**What you are asked to do**
Pull every line containing "QSTAT" out of the material below.

____

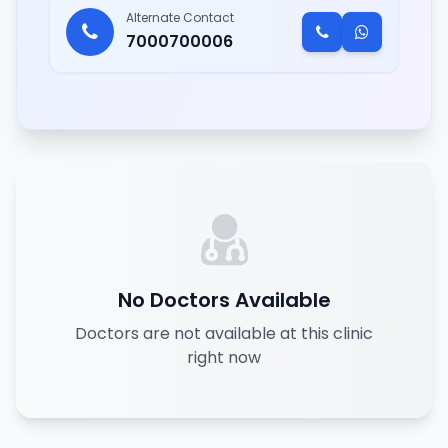
Alternate Contact
7000700006
No Doctors Available
Doctors are not available at this clinic
right now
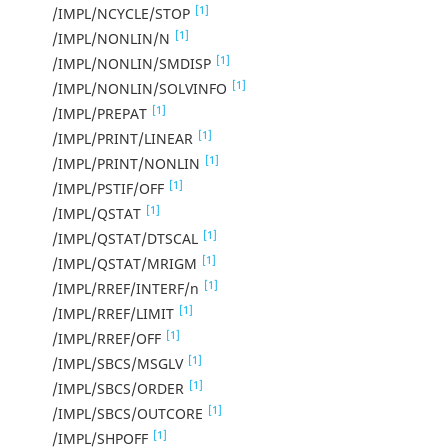
[1]
/IMPL/NCYCLE/STOP
[1]
/IMPL/NONLIN/N
[1]
/IMPL/NONLIN/SMDISP
[1]
/IMPL/NONLIN/SOLVINFO
[1]
/IMPL/PREPAT
[1]
/IMPL/PRINT/LINEAR
[1]
/IMPL/PRINT/NONLIN
[1]
/IMPL/PSTIF/OFF
[1]
/IMPL/QSTAT
[1]
/IMPL/QSTAT/DTSCAL
[1]
/IMPL/QSTAT/MRIGM
[1]
/IMPL/RREF/INTERF/n
[1]
/IMPL/RREF/LIMIT
[1]
/IMPL/RREF/OFF
[1]
/IMPL/SBCS/MSGLV
[1]
/IMPL/SBCS/ORDER
[1]
/IMPL/SBCS/OUTCORE
[1]
/IMPL/SHPOFF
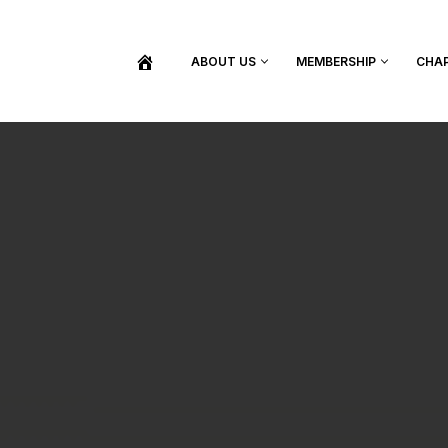
ABOUT US
MEMBERSHIP
CHA
BECOME A MEMBER
SHOP / PURCHASE GRADUATION REGALIA
FIND YOUR INDUCTION CEREMONY
UPDATE MY MEMBERSHIP INFORMATION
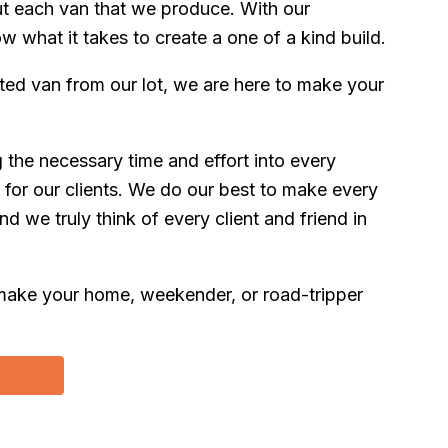
t each van that we produce. With our
what it takes to create a one of a kind build.
ed van from our lot, we are here to make your
ng the necessary time and effort into every
 for our clients. We do our best to make every
d we truly think of every client and friend in
to make your home, weekender, or road-tripper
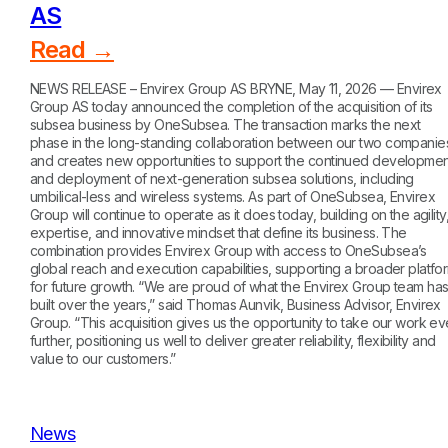
AS
Read →
NEWS RELEASE – Envirex Group AS BRYNE, May 11, 2026 — Envirex
Group AS today announced the completion of the acquisition of its
subsea business by OneSubsea. The transaction marks the next
phase in the long-standing collaboration between our two companie
and creates new opportunities to support the continued developmen
and deployment of next-generation subsea solutions, including
umbilical-less and wireless systems. As part of OneSubsea, Envirex
Group will continue to operate as it does today, building on the agility
expertise, and innovative mindset that define its business. The
combination provides Envirex Group with access to OneSubsea’s
global reach and execution capabilities, supporting a broader platfo
for future growth. “We are proud of what the Envirex Group team ha
built over the years,” said Thomas Aunvik, Business Advisor, Envirex
Group. “This acquisition gives us the opportunity to take our work e
further, positioning us well to deliver greater reliability, flexibility and
value to our customers.”
News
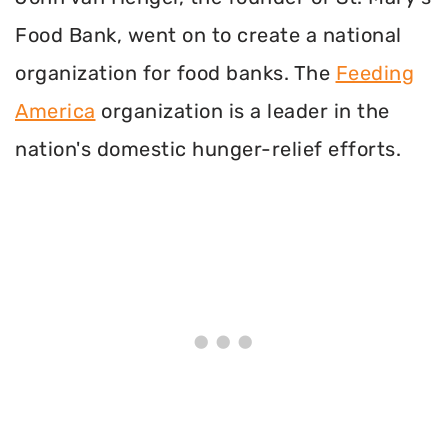
Food Bank, went on to create a national
organization for food banks. The
Feeding
America
organization is a leader in the
nation's domestic hunger-relief efforts.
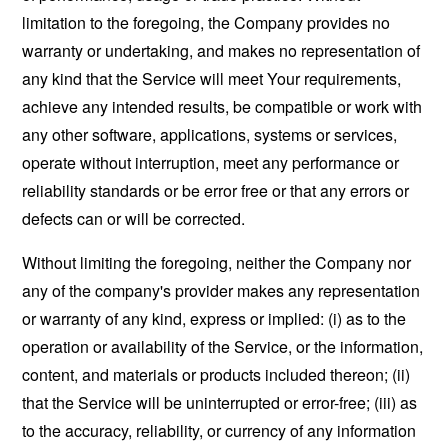
limitation to the foregoing, the Company provides no
warranty or undertaking, and makes no representation of
any kind that the Service will meet Your requirements,
achieve any intended results, be compatible or work with
any other software, applications, systems or services,
operate without interruption, meet any performance or
reliability standards or be error free or that any errors or
defects can or will be corrected.
Without limiting the foregoing, neither the Company nor
any of the company's provider makes any representation
or warranty of any kind, express or implied: (i) as to the
operation or availability of the Service, or the information,
content, and materials or products included thereon; (ii)
that the Service will be uninterrupted or error-free; (iii) as
to the accuracy, reliability, or currency of any information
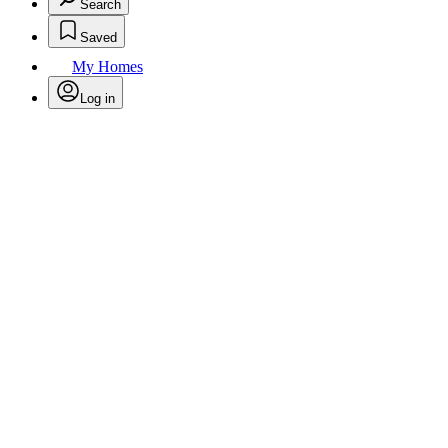
Search
Saved
My Homes
Log in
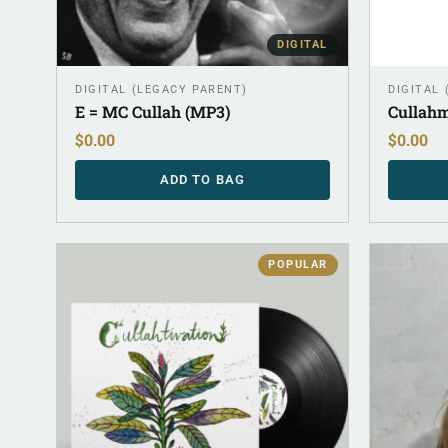
DIGITAL
DIGITAL (LEGACY PARENT)
DIGITAL
E = MC Cullah (MP3)
Cullahm
$
0.00
$
0.00
ADD TO BAG
POPULAR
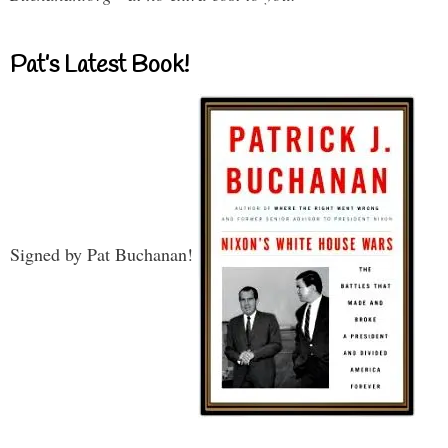
Pat’s Latest Book!
Signed by Pat Buchanan!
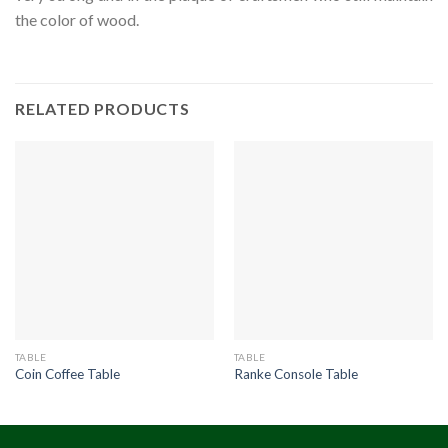
the color of wood.
RELATED PRODUCTS
TABLE
TABLE
Coin Coffee Table
Ranke Console Table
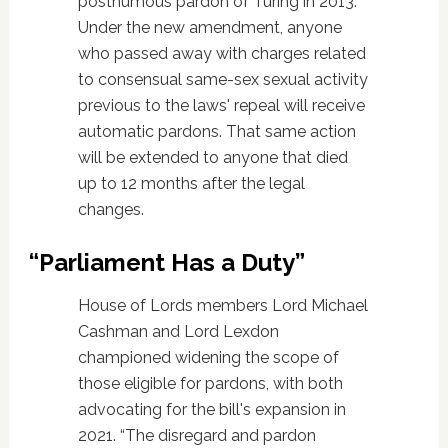
posthumous pardon of Turing in 2013.
Under the new amendment, anyone
who passed away with charges related
to consensual same-sex sexual activity
previous to the laws' repeal will receive
automatic pardons. That same action
will be extended to anyone that died
up to 12 months after the legal
changes.
“Parliament Has a Duty”
House of Lords members Lord Michael
Cashman and Lord Lexdon
championed widening the scope of
those eligible for pardons, with both
advocating for the bill's expansion in
2021. “The disregard and pardon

____

**Your solution**
/IMPL/QSTAT
/IMPL/QSTAT/DTSCAL
/IMPL/QSTAT/MRIGM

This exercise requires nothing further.